I am using mathematica's Nsolve to solve a polynomial. When solved, Nsolve traditionally gives solutions like this:
{{x -> 1}, {x -> 2}, {x -> 3},{x -> 4}}
However, I need to transform this output into a list of numbers, so it looks like:
{1, 2, 3, 4}
How can I do this? There must be a simple way.
You have a list {{x -> 1}, {x -> 2}, {x -> 3},{x -> 4}}
and you want to do the same thing to each item in that list, you want to replace the {x -> n}
with n
.
This is a very common thing to want to do in Mathematica. There is a function Map
which accepts a function and a list and does that function to each item in the list. You can look up Map
in the help pages and try to make sense of it.
Your list has Rule
's in it. So what you have is {{Rule[x,1]}, {Rule[x,2]}, {Rule[x,3]},{Rule[x,4]}}
, which Mathematica abbreviates into {x -> 1}
, etc. You can look up Rule
in the help system and try to make sense of it.
Let's look at one way of doing what you want
sol = {{x -> 1}, {x -> 2}, {x -> 3}, {x -> 4}};
f[r_] := ReplaceAll[x, r];
Map[f, sol]
That defines a function f
which uses the ReplaceAll
function with x
and an individual Rule
to replace all the x
's in x
, and there is only one, with the value from that rule. And then the Map
does this over and over until it has processed all the items in your list. and the result is {1, 2, 3, 4}
which is what you wanted.
Now the culture of Mathematica is that you try to abbreviate everything, you always try to use a handful of punctuation characters instead of using the name of a function.

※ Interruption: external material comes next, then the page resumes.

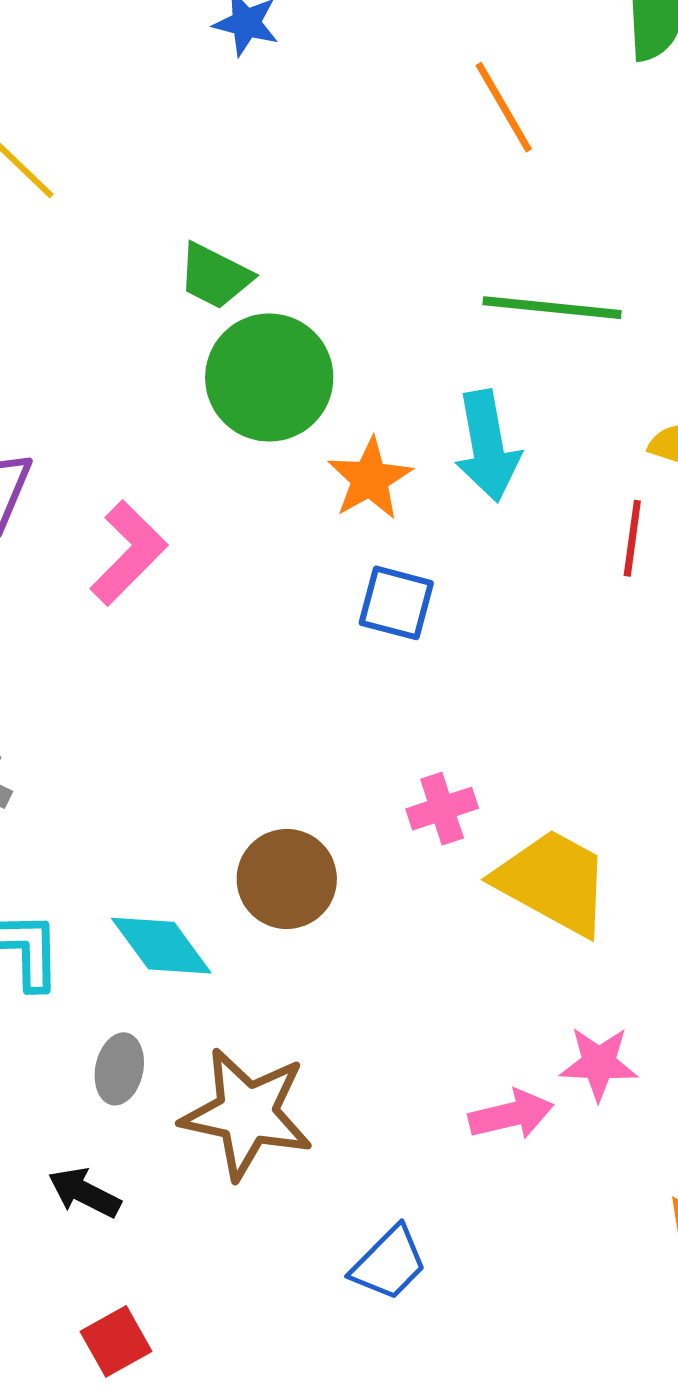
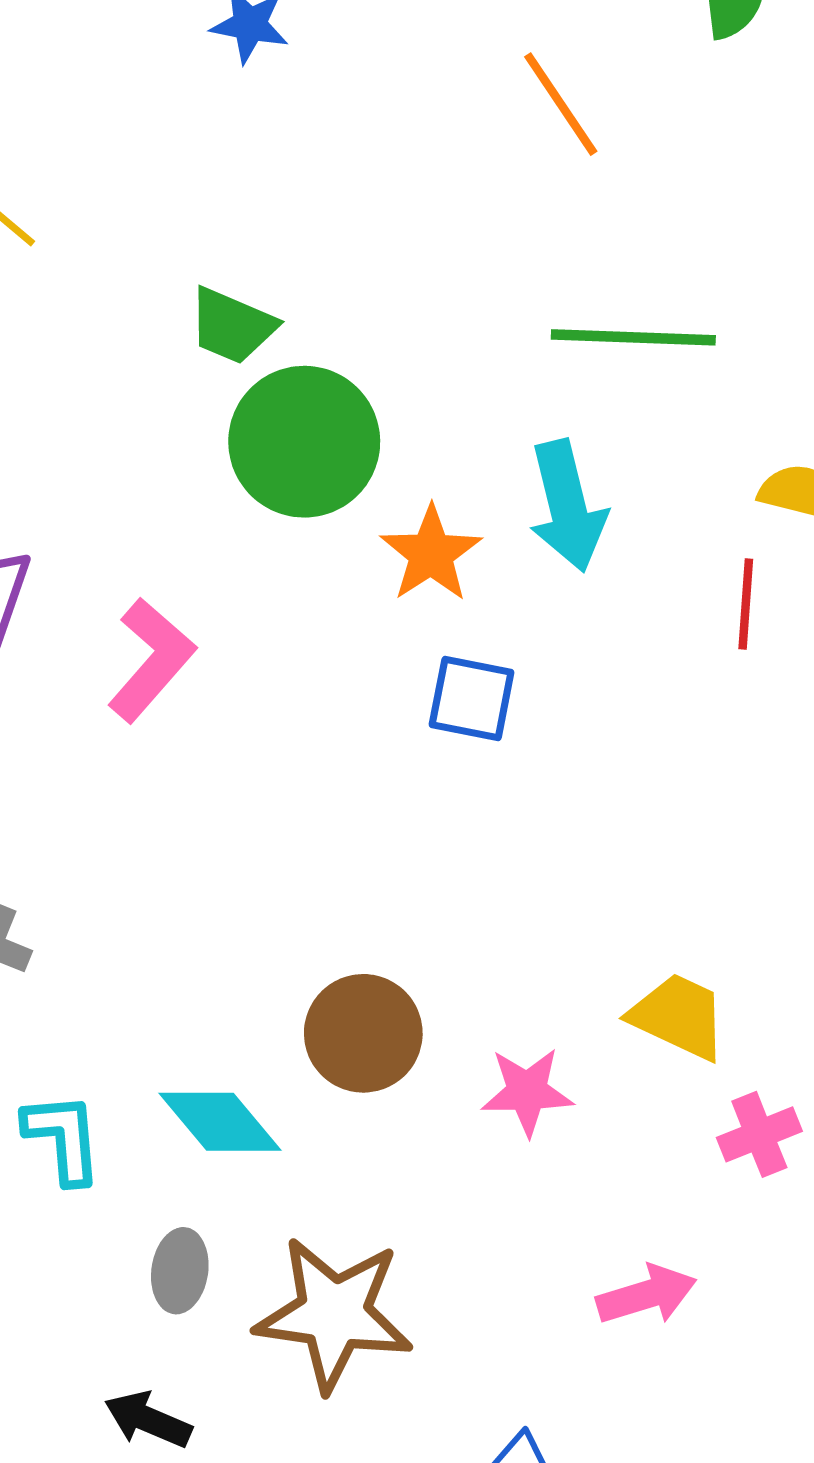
pink cross: (442, 809) -> (759, 1134), moved
yellow trapezoid: (553, 882) -> (678, 1016), size x0.7
pink star: (599, 1063) -> (527, 1092), moved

That can be pretty difficult for a new user to understand. Here is a different way a Mathematica user might write that instead.
x/.#&/@{{x -> 1}, {x -> 2}, {x -> 3}, {x -> 4}}
and that will give you the same result. You can look up /.
and #
and &
and /@
in the help system and try to make sense of those.
There are almost always a dozen different ways of accomplishing anything in Mathematica. at least several of which are almost completely incomprehensible. If you can, choose a way of doing things that you think you understand and can remember and use without making too many mistakes. But this routinely seems to become a contest to see who can accomplish something using a few less characters or who can make this run in a few less seconds.